The namespace-as-cost-centre trap: Namespaces map to teams cleanly in theory, but in practice many organisations end up with hundreds of namespaces — one per microservice, per PR environment, per experiment. Cost reporting then requires a second-level aggregation (namespace → team → cost-centre) and the mapping must be maintained. Model it explicitly from day one: a ConfigMap or a CMDB entry that maps namespace to team is mandatory infrastructure for any FinOps programme at scale.

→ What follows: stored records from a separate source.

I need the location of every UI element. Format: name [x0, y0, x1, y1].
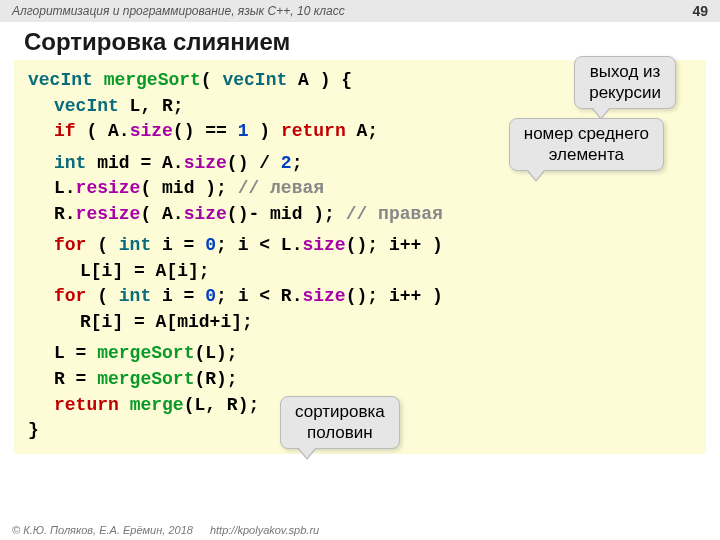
code-line: L.resize( mid ); // левая — [28, 176, 692, 202]
code-line: R.resize( A.size()- mid ); // правая — [28, 202, 692, 228]
code-line: L = mergeSort(L); — [28, 341, 692, 367]
callout-exit-recursion: выход из рекурсии — [574, 56, 676, 109]
page-number: 49 — [692, 3, 708, 19]
footer: © К.Ю. Поляков, Е.А. Ерёмин, 2018 http:/… — [12, 524, 319, 536]
code-line: for ( int i = 0; i < R.size(); i++ ) — [28, 284, 692, 310]
footer-url: http://kpolyakov.spb.ru — [210, 524, 319, 536]
code-block: выход из рекурсии номер среднего элемент… — [14, 60, 706, 454]
code-line: R[i] = A[mid+i]; — [28, 310, 692, 336]
code-line: R = mergeSort(R); — [28, 367, 692, 393]
callout-mid-index: номер среднего элемента — [509, 118, 664, 171]
copyright: © К.Ю. Поляков, Е.А. Ерёмин, 2018 — [12, 524, 193, 536]
course-label: Алгоритмизация и программирование, язык … — [12, 4, 345, 18]
code-line: L[i] = A[i]; — [28, 259, 692, 285]
code-line: vecInt mergeSort( vecInt A ) { — [28, 70, 352, 90]
code-line: } — [28, 420, 39, 440]
callout-sort-halves: сортировка половин — [280, 396, 400, 449]
slide-title: Сортировка слиянием — [0, 22, 720, 60]
code-line: for ( int i = 0; i < L.size(); i++ ) — [28, 233, 692, 259]
header-bar: Алгоритмизация и программирование, язык … — [0, 0, 720, 22]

Surfacing Cost in the Developer Workflow

The most effective behavioural change is making cost visible at the moment a developer makes a sizing decision, not after the bill arrives. Three integration points matter most:

  • CI cost estimates. A step in the deploy pipeline (post-helm-diff) calls the OpenCost API to project the monthly cost of the new deployment spec and posts it as a PR comment: "This deployment will cost approximately $1,240/month (+18% vs. current). CPU request increased from 500m to 800m across 10 replicas." Engineers cannot act on what they cannot see.
  • Weekly Slack digest. An automated message every Monday to each team's channel: top 5 most expensive workloads, efficiency score, week-over-week change, and a link to the Kubecost dashboard. Teams that see their cost go up without a matching business justification investigate; teams that do not see it do not.
  • Grafana cost panel on every service dashboard. A standard Grafana panel (using OpenCost's Prometheus metrics) showing cost/day and efficiency % next to latency and error rate. Cost becomes a first-class operational signal, not a finance artifact.

Kubernetes cost management is not a tool purchase — it is an operating model change. The tooling (OpenCost, VPA, Karpenter) is mature and largely free. The hard work is the labelling taxonomy, the quota enforcement, and the cultural shift that makes every team accountable for their own cloud spend.